* **EXERCISE**
Count the lines below that hold the string "Multi". Give only that number.

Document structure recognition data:
---+---

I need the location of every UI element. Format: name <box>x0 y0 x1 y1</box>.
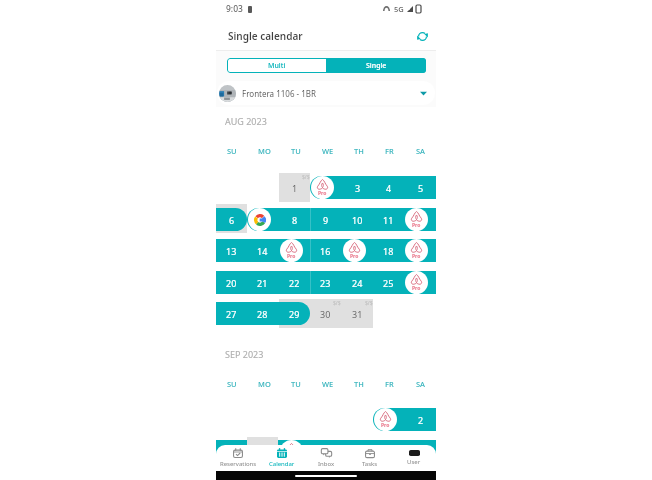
staticText: 14 <box>257 245 268 257</box>
staticText: $/$ <box>333 300 341 307</box>
staticText: Reservations <box>220 460 257 468</box>
staticText: Pro <box>350 253 359 260</box>
button[interactable]: Refresh <box>414 28 430 44</box>
button[interactable] <box>373 408 436 431</box>
staticText: SA <box>416 146 426 156</box>
staticText: Multi <box>268 61 286 71</box>
staticText: Calendar <box>269 460 295 468</box>
staticText: Pro <box>381 422 390 429</box>
staticText: Pro <box>287 253 296 260</box>
button[interactable]: Airbnb Pro booking <box>374 408 397 431</box>
button[interactable]: Calendar <box>260 445 304 471</box>
button[interactable]: User <box>392 445 436 471</box>
staticText: SU <box>227 146 237 156</box>
staticText: 20 <box>226 277 237 289</box>
staticText: Single <box>366 61 387 71</box>
staticText: TH <box>354 146 364 156</box>
staticText: Inbox <box>318 460 335 468</box>
button[interactable] <box>216 239 436 262</box>
staticText: Pro <box>412 253 421 260</box>
button[interactable]: Airbnb Pro booking <box>343 239 366 262</box>
staticText: WE <box>322 379 334 389</box>
button[interactable] <box>247 208 436 231</box>
staticText: Single calendar <box>228 29 303 43</box>
staticText: AUG 2023 <box>225 115 267 127</box>
staticText: 2 <box>418 414 424 426</box>
staticText: FR <box>385 146 394 156</box>
staticText: 11 <box>383 214 394 226</box>
staticText: Pro <box>412 222 421 229</box>
button[interactable] <box>310 176 436 199</box>
button[interactable] <box>216 208 247 231</box>
staticText: 5 <box>418 182 424 194</box>
button[interactable]: Airbnb Pro booking <box>280 440 303 463</box>
staticText: FR <box>385 379 394 389</box>
button[interactable]: Airbnb Pro booking <box>405 208 428 231</box>
staticText: 16 <box>320 245 331 257</box>
staticText: SA <box>416 379 426 389</box>
staticText: 13 <box>226 245 237 257</box>
staticText: 28 <box>257 308 268 320</box>
staticText: SEP 2023 <box>225 348 264 360</box>
staticText: 6 <box>229 214 235 226</box>
staticText: 4 <box>386 182 392 194</box>
button[interactable]: Airbnb Pro booking <box>405 271 428 294</box>
staticText: MO <box>258 379 271 389</box>
staticText: 18 <box>383 245 394 257</box>
staticText: TU <box>291 146 301 156</box>
staticText: 27 <box>226 308 237 320</box>
button[interactable]: Google booking <box>248 208 271 231</box>
staticText: 1 <box>292 182 298 194</box>
staticText: 3 <box>229 446 235 458</box>
staticText: SU <box>227 379 237 389</box>
staticText: $/$ <box>365 300 373 307</box>
staticText: $/$ <box>302 174 310 181</box>
button[interactable] <box>216 440 436 463</box>
staticText: MO <box>258 146 271 156</box>
staticText: TU <box>291 379 301 389</box>
staticText: 31 <box>352 308 363 320</box>
staticText: 23 <box>320 277 331 289</box>
staticText: WE <box>322 146 334 156</box>
staticText: 3 <box>355 182 361 194</box>
staticText: 21 <box>257 277 268 289</box>
button[interactable]: Airbnb Pro booking <box>311 176 334 199</box>
button[interactable]: Airbnb Pro booking <box>280 239 303 262</box>
button[interactable] <box>216 271 436 294</box>
staticText: 22 <box>289 277 300 289</box>
staticText: 29 <box>289 308 300 320</box>
staticText: Tasks <box>362 460 378 468</box>
button[interactable]: Tasks <box>348 445 392 471</box>
button[interactable] <box>216 302 310 325</box>
button[interactable]: Single calendar <box>216 22 436 50</box>
button[interactable]: Reservations <box>216 445 260 471</box>
staticText: 25 <box>383 277 394 289</box>
button[interactable]: Airbnb Pro booking <box>405 239 428 262</box>
staticText: 5G <box>394 4 404 14</box>
button[interactable]: Single <box>326 58 426 73</box>
button[interactable]: Multi <box>227 58 326 73</box>
staticText: 30 <box>320 308 331 320</box>
staticText: 9 <box>323 214 329 226</box>
staticText: Pro <box>318 190 327 197</box>
staticText: 9:03 <box>226 3 243 15</box>
staticText: 10 <box>352 214 363 226</box>
button[interactable]: Frontera 1106 - 1BR <box>217 81 435 105</box>
staticText: Pro <box>412 285 421 292</box>
staticText: 24 <box>352 277 363 289</box>
staticText: TH <box>354 379 364 389</box>
staticText: User <box>407 458 421 466</box>
staticText: 8 <box>292 214 298 226</box>
staticText: Frontera 1106 - 1BR <box>242 88 316 99</box>
button[interactable]: Inbox <box>304 445 348 471</box>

---+---

* **EXERCISE ANSWER**
2